Physical Geography of Oceanica.—The island world of the Indian and Pacific Oceans is divided geologically into two regions, Australasia and Polynesia. The former, as its name denotes, is really a southeasterly prolongation of the continent of Asia, and was united to it in late tertiary times. The huge islands of Sumatra, Java and Borneo are separated from the Malayan and Siamese peninsulas by channels scarcely a couple of hundred feet deep; and from these a chain of islands extends uninterruptedly to the semi-continent of Australia. All these islands are of tertiary formation, and the subsidence which separated them from the main took place at the close of that geologic epoch.

The Polynesian islands, on the other hand, are of recent construction. They are submarine towers of coral, erected on the crests of sunken mountain ranges rising on the floor of a profoundly deep sea. Nevertheless the flora and fauna of Polynesia resemble that of Australasia in its strongly Asiatic character.

The islands of the Indian Ocean present some singular anomalies. Ceylon, though so close to the Indian peninsula, is not a geological fragment of it; while Madagascar, though four thousand miles away, was unquestionably once a part of Southern Hindostan.[148] This, however, was in remote eocene tertiary times, and long before man appeared. The hypothesis, therefore, advanced by Hæckel and favored by Peschel and other ethnographers, that the Indian Ocean was once filled by the continent “Lemuria,” and that there man appeared on the globe, must be dismissed so far as man is concerned, as in conflict with more accurate observations.
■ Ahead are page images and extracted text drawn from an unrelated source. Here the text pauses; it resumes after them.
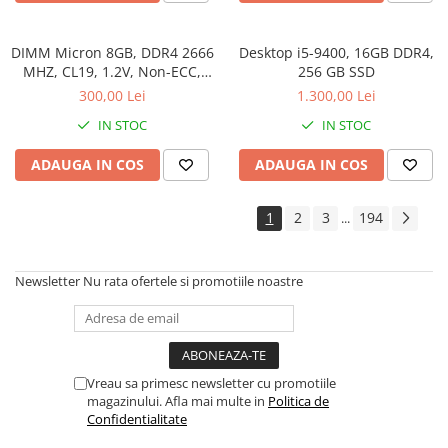
DIMM Micron 8GB, DDR4 2666
Desktop i5-9400, 16GB DDR4,
MHZ, CL19, 1.2V, Non-ECC,
256 GB SSD
bulk
300,00 Lei
1.300,00 Lei
IN STOC
IN STOC
ADAUGA IN COS
ADAUGA IN COS
1
2
3
194
...
Newsletter
Nu rata ofertele si promotiile noastre
Vreau sa primesc newsletter cu promotiile
magazinului. Afla mai multe in
Politica de
Confidentialitate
Yet one must acknowledge that it has some plausibility from the present ethnography of the islands and coasts of the Indian Ocean. There is a general consensus of opinion that the earliest occupants of these regions were an undersized black race, resembling in many respects the negrillos of Austafrica. Upon these was superimposed an Asiatic stock represented by the modern Malays; and the union of these two strains gave rise to the anomalous tribes which occupy Southern Hindostan, Australia, and some of the islands.

This historic scheme, which has a great deal in its favor, permits me to classify the great island-world and its adjacent mainland into three ethnographic categories as represented on the diagram.